Exercise data Block Start

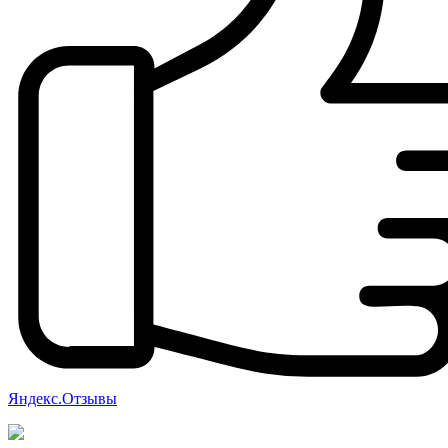
Яндекс.Отзывы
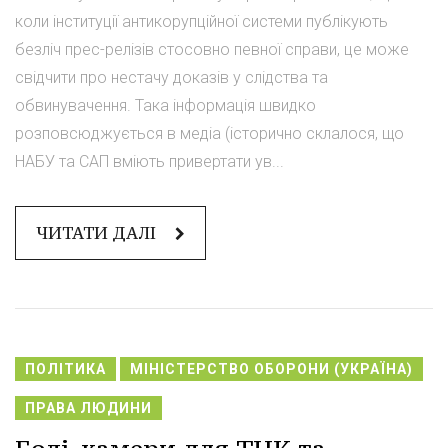
коли інституції антикорупційної системи публікують
безліч прес-релізів стосовно певної справи, це може
свідчити про нестачу доказів у слідства та
обвинувачення. Така інформація швидко
розповсюджується в медіа (історично склалося, що
НАБУ та САП вміють привертати ув...
ЧИТАТИ ДАЛІ
ПОЛІТИКА
МІНІСТЕРСТВО ОБОРОНИ (УКРАЇНА)
ПРАВА ЛЮДИНИ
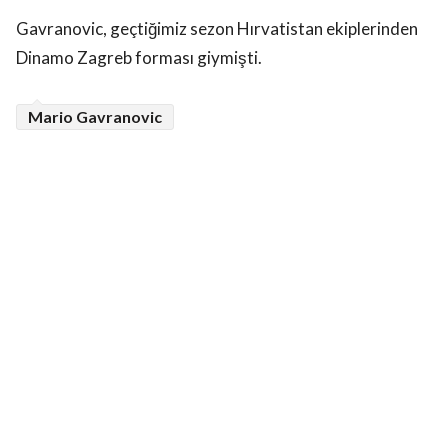
Gavranovic, geçtiğimiz sezon Hırvatistan ekiplerinden
Dinamo Zagreb forması giymişti.
Mario Gavranovic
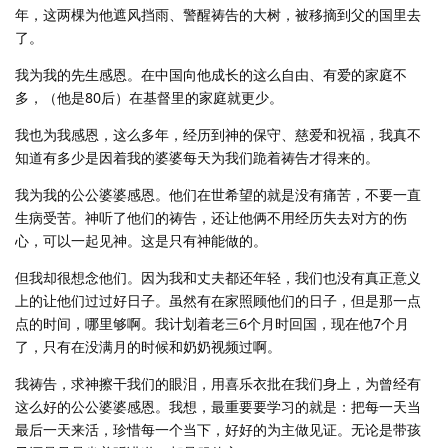
年，这两棵为他遮风挡雨、警醒祷告的大树，被移摘到父的国里去
了。
我为我的先生感恩。在中国向他成长的这么自由、有爱的家庭不
多，（他是80后）在基督里的家庭就更少。
我也为我感恩，这么多年，经历到神的保守、慈爱和祝福，我真不
知道有多少是因着我的婆婆每天为我们跪着祷告才得来的。
我为我的公公婆婆感恩。他们在世希望的就是没有痛苦，不要一直
生病受苦。神听了他们的祷告，还让他俩不用经历失去对方的伤
心，可以一起见神。这是只有神能做的。
但我却很想念他们。因为我和丈夫都还年轻，我们也没有真正意义
上的让他们过过好日子。虽然有在家照顾他们的日子，但是那一点
点的时间，哪里够啊。我计划着老三6个月时回国，现在他7个月
了，只有在没满月的时候和奶奶视频过啊。
我祷告，求神擦干我们的眼泪，用喜乐衣批在我们身上，为曾经有
这么好的公公婆婆感恩。我想，最重要要学习的就是：把每一天当
最后一天来活，珍惜每一个当下，好好的为主做见证。无论是带孩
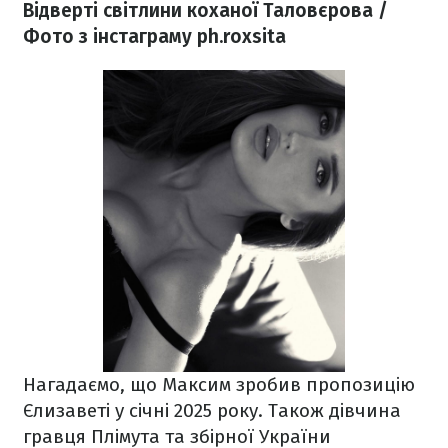
Відверті світлини коханої Таловєрова /
Фото з інстаграму ph.roxsita
Нагадаємо, що Максим зробив пропозицію
Єлизаветі у січні 2025 року. Також дівчина
гравця Плімута та збірної України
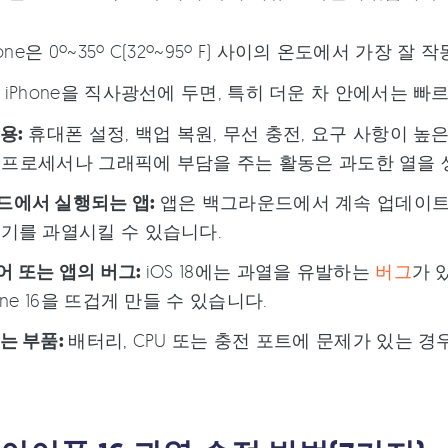
hone은 0º~35º C(32º~95º F) 사이의 온도에서 가
:
iPhone을 직사광선에 두면, 특히 더운 차 안에서는 빠
용:
휴대폰 설정, 백업 복원, 무선 충전, 요구 사항이 높
e의 프로세서나 그래픽에 부담을 주는 활동은 과도한 열을 
드에서 실행되는 앱:
앱은 백그라운드에서 계속 업데이트
기를 과열시킬 수 있습니다.
 또는 앱의 버그:
iOS 18에는 과열을 유발하는
버그
가 
one 16을 뜨겁게 만들 수 있습니다.
는 부품:
배터리, CPU 또는 충전 포트에 문제가 있는 경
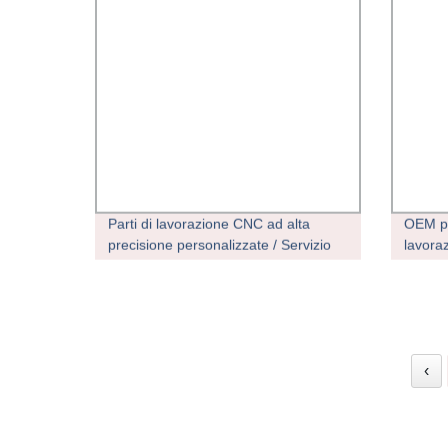
Parti di lavorazione CNC ad alta
OEM pr
precisione personalizzate / Servizio
lavoraz
per prototipazione rapida,
fresatu
brocciatura, fresatura, tornitura e
stabil
foratura
‹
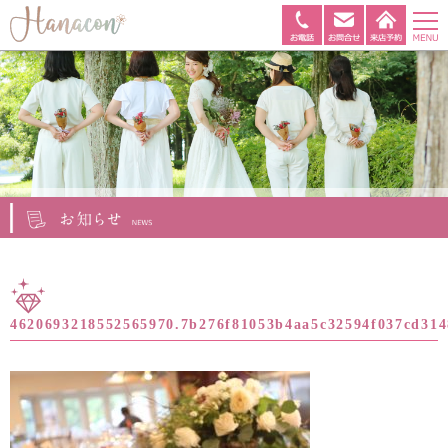
4620693218552565970.7b276f81053b4aa5c32594f037cd314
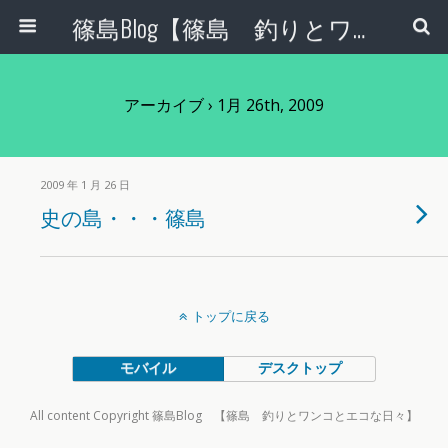
篠島Blog【篠島 釣りとワンコとエコな日々】
アーカイブ › 1月 26th, 2009
2009 年 1 月 26 日
史の島・・・篠島
トップに戻る
モバイル
デスクトップ
All content Copyright 篠島Blog 【篠島 釣りとワンコとエコな日々】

Exercise data Block End

Repeat the records word for word. Leave out whatever pictures they hold.

Яндекс.Отзывы
коли інституції антикорупційної системи публікують
безліч прес-релізів стосовно певної справи, це може
свідчити про нестачу доказів у слідства та
обвинувачення. Така інформація швидко
розповсюджується в медіа (історично склалося, що
НАБУ та САП вміють привертати ув...
ЧИТАТИ ДАЛІ
ПОЛІТИКА
МІНІСТЕРСТВО ОБОРОНИ (УКРАЇНА)
ПРАВА ЛЮДИНИ
Gavranovic, geçtiğimiz sezon Hırvatistan ekiplerinden
Dinamo Zagreb forması giymişti.
Mario Gavranovic
年，这两棵为他遮风挡雨、警醒祷告的大树，被移摘到父的国里去
了。
我为我的先生感恩。在中国向他成长的这么自由、有爱的家庭不
多，（他是80后）在基督里的家庭就更少。
我也为我感恩，这么多年，经历到神的保守、慈爱和祝福，我真不
知道有多少是因着我的婆婆每天为我们跪着祷告才得来的。
我为我的公公婆婆感恩。他们在世希望的就是没有痛苦，不要一直
生病受苦。神听了他们的祷告，还让他俩不用经历失去对方的伤
心，可以一起见神。这是只有神能做的。
但我却很想念他们。因为我和丈夫都还年轻，我们也没有真正意义
上的让他们过过好日子。虽然有在家照顾他们的日子，但是那一点
点的时间，哪里够啊。我计划着老三6个月时回国，现在他7个月
了，只有在没满月的时候和奶奶视频过啊。
我祷告，求神擦干我们的眼泪，用喜乐衣批在我们身上，为曾经有
这么好的公公婆婆感恩。我想，最重要要学习的就是：把每一天当
最后一天来活，珍惜每一个当下，好好的为主做见证。无论是带孩
Відверті світлини коханої Таловєрова /
Фото з інстаграму ph.roxsita
Нагадаємо, що Максим зробив пропозицію
Єлизаветі у січні 2025 року. Також дівчина
гравця Плімута та збірної України
hone은 0º~35º C(32º~95º F) 사이의 온도에서 가
:
iPhone을 직사광선에 두면, 특히 더운 차 안에서는 빠
용:
휴대폰 설정, 백업 복원, 무선 충전, 요구 사항이 높
e의 프로세서나 그래픽에 부담을 주는 활동은 과도한 열을 
드에서 실행되는 앱:
앱은 백그라운드에서 계속 업데이트
기를 과열시킬 수 있습니다.
 또는 앱의 버그:
iOS 18에는 과열을 유발하는
버그
가 
one 16을 뜨겁게 만들 수 있습니다.
는 부품:
배터리, CPU 또는 충전 포트에 문제가 있는 경
Parti di lavorazione CNC ad alta
OEM pr
precisione personalizzate / Servizio
lavoraz
per prototipazione rapida,
fresatu
brocciatura, fresatura, tornitura e
stabil
foratura
‹
4620693218552565970.7b276f81053b4aa5c32594f037cd314
篠島Blog【篠島 釣りとワンコとエコな日々】
アーカイブ › 1月 26th, 2009
2009 年 1 月 26 日
史の島・・・篠島
トップに戻る
モバイル
デスクトップ
All content Copyright 篠島Blog 【篠島 釣りとワンコとエコな日々】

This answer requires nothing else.